The angle of elevation of the top of a tower from a point A on the ground is 30°. Moving a distance of 20metres towards the foot of the tower to a point B the angle of elevation increases to 60°. Find the height of the tower & the distance of the tower from the point A.
Solution
Let h be the height of the tower and the angle of elevation of the top of the tower from a point A on the ground is 30° and on moving with distance 20 m towards the foot of tower on the point B is 60°.
Let AB = 20 and BC = x
Now we have to find the height of tower and distance of tower from point A.
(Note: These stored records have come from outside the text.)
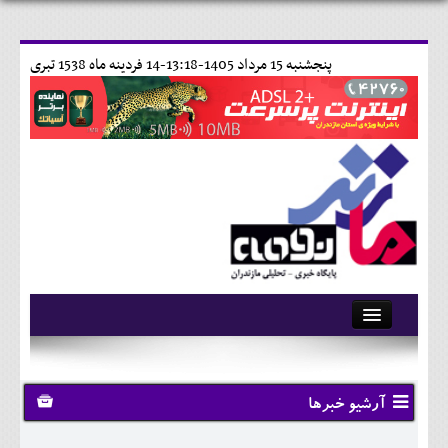
پنجشنبه 15 مرداد 1405-13:18-
14 فردينه ماه 1538 تبری
آرشیو
تماس با ما
آرشیو خبرها
وبلاگ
So we use trigonometrical ratios.
In ΔDBC
`=> tan D = (CD)/(BC)`
`=> tan 60^@ = (CD)/(BC)
`=> sqrt3 = h/x`
`=> x = h/sqrt3`
Again in Δ DAC
`=> tan A = (CD)/(BC + BA)`
`=> tan 30^@ = h/(x + 20)`
`=> 1/sqrt3 = h/(x + 20)`
`=> x = sqrt3h - 20`
`=> h/sqrt3 + 20 = sqrt3h`
`=> h/sqrt3 - sqrt3h = -20`
`=> h - 3h = -20sqrt3`
`=> -2h = -20sqrt3`
`=> h = 10sqrt3`
`=> h = 17.32`
`=> x = (10sqrt3)/sqrt3`
`=> x = 10`
So distance
`=> AC = x + 20`
=> AC = 30
Hence the required height is 17.32 m and distance is 30 m